Gênesis 2:18-25 descreve de uma forma gráfica a criação da primeira mulher realizada por Deus. Começa com uma declaração marcante do Criador: “Não é bom que o homem esteja só”. A negativa “não é bom” é enfática. Até então Deus fizera tudo bom; Ele pronunciou Sua bênção sobre toda Sua criação. Aqui, pela primeira vez, encontramos que algo está faltando. Sem companhia feminina e uma parceira para a reprodução, o homem não podia realizar totalmente sua humanidade. Dessa necessidade surge a criação da mulher que será companheira e esposa de Adão.

A criação da mulher em Gênesis 2 tem conseqüências de longo alcance. Ela estabelece a fundamentação para três áreas importantes no relacionamento de um esposo e uma esposa dentro do casamento:

  1. A mulher como uma auxiliadora idônea para o homem.
  2. A mulher feita por Deus como Seu trabalho manual especial.
  3. A mulher feita para ser uma com o homem.

“Disse mais o SENHOR Deus: Não é bom que o homem esteja só; far-lhe-ei uma auxiliadora que lhe seja idônea. Havendo, pois, o SENHOR Deus formado da terra todo o animal do campo, e toda a ave dos céus, os trouxe a Adão, para este ver como lhes chamaria; e tudo o que Adão chamou a toda a alma vivente, isso foi o seu nome. E Adão pôs os nomes a todo o gado, e às aves dos céus, e a todo o animal do campo; mas para o homem não se achava auxiliadora que lhe fosse idônea. Então, o SENHOR Deus fez cair um sono pesado sobre Adão, e este adormeceu; e tomou uma das suas costelas, e cerrou a carne em seu lugar. E da costela que o SENHOR Deus tomou do homem, formou uma mulher, e trouxe-a a Adão. E disse Adão: Esta é agora osso dos meus ossos, e carne da minha carne; chamar-se-á varoa, porquanto do varão foi tomada. Por isso, deixa o homem pai e mãe e se une à sua mulher, tornando-se os dois uma só carne”. Gênesis 2:18-24

Com a ajuda de Deus, desejamos considerar os temas acima referidos:

  1. A mulher como uma auxiliadora idônea para o homem

A criação de Eva por Deus está colocada dentro do contexto da história da criação. A primeira parte desta história é a preparação do homem para a chegada da mulher. Adão foi feito à imagem de Deus. Ele foi preenchido com a glória dada inicialmente por Deus. E, contudo, Deus mostrou para Adão que, em toda a ordem criada, com toda sua variedade, não havia nenhuma criatura adequada para ser sua companheira.

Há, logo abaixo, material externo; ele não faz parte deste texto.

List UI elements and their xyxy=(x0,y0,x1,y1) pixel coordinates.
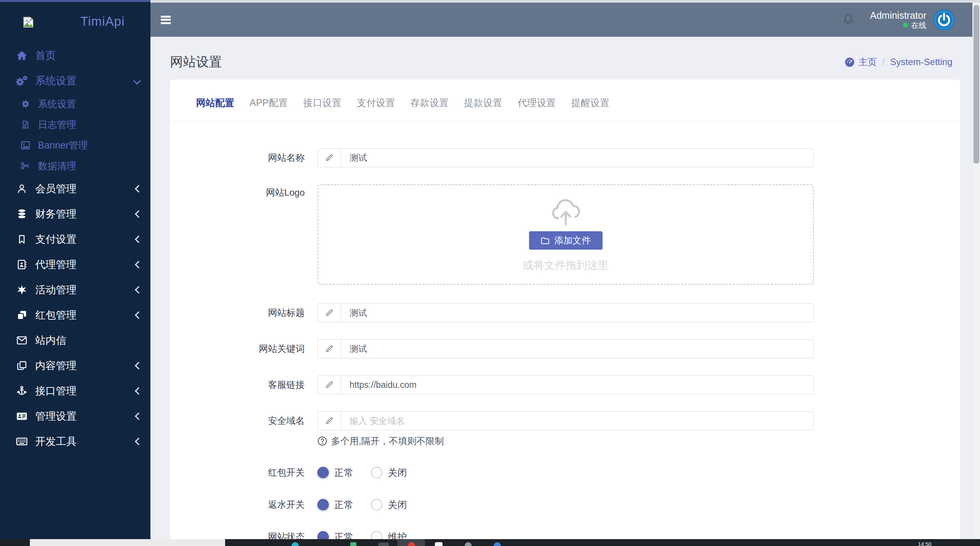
radio-unselected[interactable] xyxy=(371,499,382,510)
page-title: 网站设置 xyxy=(170,53,222,71)
tab-withdrawal-settings[interactable]: 提款设置 xyxy=(456,96,510,109)
sidebar-item-agent-management[interactable]: 代理管理 xyxy=(0,252,150,277)
service-link-input[interactable] xyxy=(341,376,813,394)
tab-agent-settings[interactable]: 代理设置 xyxy=(510,96,564,109)
breadcrumb-home-link[interactable]: 主页 xyxy=(859,56,877,68)
user-menu[interactable]: Administrator 在线 xyxy=(870,10,926,30)
sidebar-item-label: 系统设置 xyxy=(35,74,77,88)
envelope-icon xyxy=(15,335,28,345)
tab-api-settings[interactable]: 接口设置 xyxy=(296,96,349,109)
brand-header[interactable]: TimiApi xyxy=(0,2,150,40)
taskbar-app-icon[interactable] xyxy=(378,543,389,546)
site-config-form: 网站名称 网站Logo xyxy=(170,122,960,539)
sidebar-item-red-packet-management[interactable]: 红包管理 xyxy=(0,302,150,328)
vertical-scrollbar[interactable] xyxy=(972,3,980,539)
sidebar-item-label: 数据清理 xyxy=(38,160,76,172)
taskbar-app-icon[interactable] xyxy=(350,542,356,546)
bookmark-icon xyxy=(15,234,28,245)
secure-domain-input-group xyxy=(317,411,814,430)
site-name-input-group xyxy=(317,148,814,167)
add-file-button[interactable]: 添加文件 xyxy=(529,231,603,250)
sidebar-item-home[interactable]: 首页 xyxy=(0,43,150,68)
sidebar-item-banner-management[interactable]: Banner管理 xyxy=(0,135,150,155)
taskbar-app-icon[interactable] xyxy=(465,542,472,546)
chevron-down-icon xyxy=(133,77,141,85)
sidebar-item-label: 活动管理 xyxy=(35,283,77,297)
clone-icon xyxy=(15,309,28,321)
taskbar-app-icon[interactable] xyxy=(494,542,501,546)
scrollbar-thumb[interactable] xyxy=(973,5,979,163)
site-keywords-input-group xyxy=(317,339,814,358)
question-circle-icon xyxy=(317,436,327,446)
tab-site-config[interactable]: 网站配置 xyxy=(188,96,242,109)
radio-unselected[interactable] xyxy=(371,531,382,539)
sidebar-item-system-settings-sub[interactable]: 系统设置 xyxy=(0,93,150,114)
radio-selected[interactable] xyxy=(317,499,329,510)
home-icon xyxy=(15,50,28,61)
sidebar-item-payment-settings[interactable]: 支付设置 xyxy=(0,227,150,252)
rebate-switch-label: 返水开关 xyxy=(170,499,305,511)
radio-option-label[interactable]: 正常 xyxy=(334,466,353,479)
sidebar-item-dev-tools[interactable]: 开发工具 xyxy=(0,429,150,454)
sidebar-item-system-settings[interactable]: 系统设置 xyxy=(0,68,150,93)
app-logo-text: TimiApi xyxy=(80,14,125,29)
sidebar-item-data-cleanup[interactable]: 数据清理 xyxy=(0,155,150,176)
tab-deposit-settings[interactable]: 存款设置 xyxy=(403,96,456,109)
secure-domain-input[interactable] xyxy=(341,412,813,430)
site-status-label: 网站状态 xyxy=(170,531,305,539)
taskbar-window-preview[interactable] xyxy=(30,539,225,546)
scissors-icon xyxy=(20,161,30,170)
red-packet-switch-row: 红包开关 正常 关闭 xyxy=(170,466,960,479)
sidebar-item-content-management[interactable]: 内容管理 xyxy=(0,353,150,378)
sidebar-item-admin-settings[interactable]: 管理设置 xyxy=(0,404,150,429)
sidebar-item-label: 日志管理 xyxy=(38,118,76,131)
chevron-left-icon xyxy=(135,387,142,395)
radio-selected[interactable] xyxy=(317,467,329,478)
dashboard-icon xyxy=(844,57,855,67)
taskbar-clock[interactable]: 14:50 xyxy=(918,541,931,546)
sidebar-item-member-management[interactable]: 会员管理 xyxy=(0,176,150,201)
radio-unselected[interactable] xyxy=(371,467,382,478)
sidebar-item-label: 财务管理 xyxy=(35,207,77,221)
radio-option-label[interactable]: 正常 xyxy=(334,531,353,539)
sidebar-item-activity-management[interactable]: 活动管理 xyxy=(0,277,150,302)
sidebar: TimiApi 首页 xyxy=(0,0,150,539)
sidebar-item-label: 首页 xyxy=(35,49,56,62)
tab-app-config[interactable]: APP配置 xyxy=(242,96,296,109)
radio-option-label[interactable]: 正常 xyxy=(334,499,353,511)
site-title-input-group xyxy=(317,303,814,322)
drag-hint-text: 或将文件拖到这里 xyxy=(523,258,609,273)
logo-upload-dropzone[interactable]: 添加文件 或将文件拖到这里 xyxy=(317,184,814,285)
site-name-input[interactable] xyxy=(341,149,813,167)
chevron-left-icon xyxy=(135,210,142,218)
notifications-bell-icon[interactable] xyxy=(842,12,855,28)
sidebar-item-finance-management[interactable]: 财务管理 xyxy=(0,201,150,227)
broken-image-icon xyxy=(22,16,34,28)
taskbar-app-icon[interactable] xyxy=(435,542,443,546)
site-keywords-label: 网站关键词 xyxy=(170,343,305,355)
sidebar-item-api-management[interactable]: 接口管理 xyxy=(0,378,150,404)
site-keywords-input[interactable] xyxy=(341,340,813,358)
radio-option-label[interactable]: 关闭 xyxy=(388,466,407,479)
taskbar-app-icon[interactable] xyxy=(292,542,299,546)
radio-selected[interactable] xyxy=(317,531,329,539)
online-status-dot xyxy=(903,23,908,28)
image-icon xyxy=(20,141,30,150)
copy-icon xyxy=(15,360,28,371)
site-title-input[interactable] xyxy=(341,304,813,322)
avatar[interactable] xyxy=(933,9,955,31)
radio-option-label[interactable]: 关闭 xyxy=(388,499,407,511)
radio-option-label[interactable]: 维护 xyxy=(388,531,407,539)
service-link-label: 客服链接 xyxy=(170,379,305,391)
sidebar-item-site-mail[interactable]: 站内信 xyxy=(0,328,150,353)
site-name-label: 网站名称 xyxy=(170,152,305,164)
tab-reminder-settings[interactable]: 提醒设置 xyxy=(564,96,617,109)
pencil-icon xyxy=(318,376,341,394)
chevron-left-icon xyxy=(135,261,142,268)
tab-payment-settings[interactable]: 支付设置 xyxy=(349,96,403,109)
user-status-label: 在线 xyxy=(911,21,926,30)
chevron-left-icon xyxy=(135,185,142,193)
menu-toggle-button[interactable] xyxy=(161,16,171,24)
sidebar-item-log-management[interactable]: 日志管理 xyxy=(0,114,150,135)
user-icon xyxy=(15,183,28,195)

Deus escolheu um modo fascinante para ensinar esta lição a Adão. Deus ficou lado a lado com Adão enquanto uma grande variedade de animas passava diante de Adão. Enquanto eles passavam – da anta à zebra – Adão estudava cada animal e depois lhes dava nomes. Não foi uma nomeação arbitrária. Adão observou a natureza e o relacionamento de cada animal. No fundo de sua mente ele deve ter imaginado se algum poderia ser apropriado para ser sua companheira. Contudo, nenhum havia.

Como diz Gênesis 2:20: “Para o homem, todavia, não se achava uma auxiliadora idônea”. Depois que pôs nomes em todos os animais, Adão verificou que nenhum havia sido criado à imagem de Deus. Todos tinham um corpo e mesmo, em certo sentido, uma personalidade. Nenhum, porém, tinha uma alma. Adão não poderia ter qualquer comunhão com qualquer um deles a nível espiritual. Não importa quão bom fosse o relacionamento de Adão com um animal, algo ficava faltando.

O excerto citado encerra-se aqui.